Je lis en ce moment la dernier opus d'Élisabeth Lévy, La Gauche contre le réel. Cataloguée néo-réac par le prêt-à-penser gauchiste, elle invoque Voltaire pour justifier son droit d'expression.
Franchement, on nous rebat les oreilles avec Voltaire ! Il faudrait créer un « point Voltaire », à l'image du « point Godwin », à chaque fois que quelqu'un invoque naïvement le philosophe en renfort de la tolérance.
C'est assez curieux, d'ailleurs, parce que Voltaire avait une conception particulière de la tolérance : un instrument qu'il invoquait au service de ses idées, mais qu'il était fort loin de réclamer pour ses adversaires.

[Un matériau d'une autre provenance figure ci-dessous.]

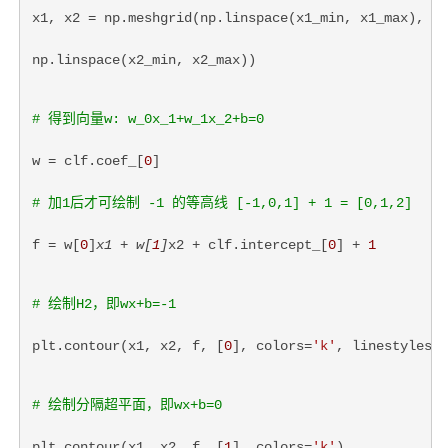
x1, x2 = np.meshgrid(np.linspace(x1_min, x1_max),
np.linspace(x2_min, x2_max))
# 得到向量w: w_0x_1+w_1x_2+b=0
w = clf.coef_[
0
]
# 加1后才可绘制 -1 的等高线 [-1,0,1] + 1 = [0,1,2]
f = w[
0
]
x1 + w[
1
]
x2 + clf.intercept_[
0
] + 
1
# 绘制H2，即wx+b=-1
plt.contour(x1, x2, f, [
0
], colors=
'k'
, linestyles=
'
# 绘制分隔超平面，即wx+b=0
plt.contour(x1, x2, f, [
1
], colors=
'k'
)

Rousseau, ou l'abbé Fréron, pourraient en témoigner ! La tolérance voltairienne est fondamentalement partisane et partiale.

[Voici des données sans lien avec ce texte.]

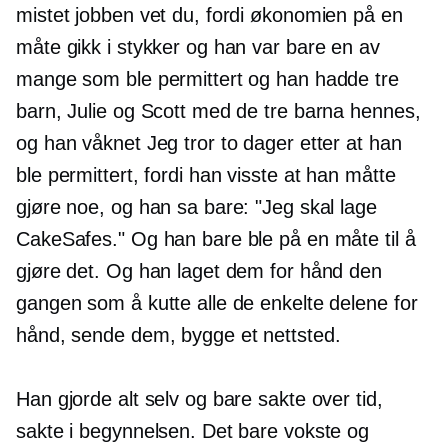
mistet jobben vet du, fordi økonomien på en
måte gikk i stykker og han var bare en av
mange som ble permittert og han hadde tre
barn, Julie og Scott med de tre barna hennes,
og han våknet Jeg tror to dager etter at han
ble permittert, fordi han visste at han måtte
gjøre noe, og han sa bare: "Jeg skal lage
CakeSafes." Og han bare ble på en måte til å
gjøre det. Og han laget dem for hånd den
gangen som å kutte alle de enkelte delene for
hånd, sende dem, bygge et nettsted.
Han gjorde alt selv og bare sakte over tid,
sakte i begynnelsen. Det bare vokste og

Conception qui eut, après lui et jusqu'à aujourd'hui, une riche postérité. Par exemple, dans un article de Rue89, une journaliste reproche à des gens qu'elle ne goûte guère (genre Zemmour, Ménard, etc.) d'invoquer Voltaire pour justifier leur droit à la parole. Or, répond-elle en substance, ils ne le peuvent point puisque le philosophe n'était pas si tolérant... Message transmis : que l'on fasse taire ces nuisibles, qui pérorent si mal à propos ! D'ailleurs, cela ne rate pas, un commentateur lâche : « De toute façon on devrait empêcher de parler tous ceux qui sortent de la norme, ainsi nous ne serions pas pollués [sic] par l'extrême droite ! » Limpide ! En revanche, pour ce qui est de définir la juste norme...

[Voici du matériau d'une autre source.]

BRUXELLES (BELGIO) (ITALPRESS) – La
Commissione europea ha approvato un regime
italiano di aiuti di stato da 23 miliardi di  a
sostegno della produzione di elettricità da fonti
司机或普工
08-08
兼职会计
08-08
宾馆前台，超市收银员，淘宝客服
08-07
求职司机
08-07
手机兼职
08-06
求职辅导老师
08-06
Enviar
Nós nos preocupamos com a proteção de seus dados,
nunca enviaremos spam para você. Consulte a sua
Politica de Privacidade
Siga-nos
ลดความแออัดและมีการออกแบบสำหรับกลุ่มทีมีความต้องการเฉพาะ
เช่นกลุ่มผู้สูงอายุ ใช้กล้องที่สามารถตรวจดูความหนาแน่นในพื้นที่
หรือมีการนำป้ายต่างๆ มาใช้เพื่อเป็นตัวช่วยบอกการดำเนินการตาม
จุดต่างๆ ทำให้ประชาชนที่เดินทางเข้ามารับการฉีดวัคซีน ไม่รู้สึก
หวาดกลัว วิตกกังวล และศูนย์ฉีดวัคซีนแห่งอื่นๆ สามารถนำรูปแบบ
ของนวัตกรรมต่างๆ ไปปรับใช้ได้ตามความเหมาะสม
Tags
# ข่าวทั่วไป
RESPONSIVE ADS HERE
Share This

On dira qu'ici, on défend une conception autrement plus large de la tolérance que la vision étroite de Voltaire. Un rappel conceptuel s'impose : ce qui confère, in fine, une quelconque valeur à la tolérance, c'est la protection qu'elle accorde justement à la différence et à la dissidence. Elle n'a d'intérêt qu'en dehors du consensus. Être tolérant, c'est donc faire de la liberté d'expression la règle universelle du jeu, que l'on se gardera bien, si l'on est fair-play, de vouloir instrumentaliser à son avantage.
Pour revenir à Voltaire, point n'est question d'instruire un procès anachronique ; sa vision s'explique par le contexte de son temps. Et il est vrai que, parfois, il doit se retourner dans sa tombe.
Post scriptum
On peut lire avec profit le livre de Didier Masseau, Les Ennemis des philosophes. L'antiphilosophie au temps des Lumières, Albin Michel, 2000. D'une part parce que c'est toujours bon de jeter un coup d'œil dans le camp d'en face, c'est-à-dire des vaincus, d'autre part parce que, en arrière plan, se pose la question de la neutralité dans la recherche historique (p. 9) :
Quelles que soient nos positions idéologiques, politiques ou critiques, convenons que les notions de « Lumières » et d'« anti-Lumières » relèvent d'une construction a posteriori profondément influencée par l'actualité dans laquelle elles s'élaborent. L'étude [...] reste à faire. Elle témoignerait, sans doute, d'une influence considérable exercée par les engagements politiques du moment [...].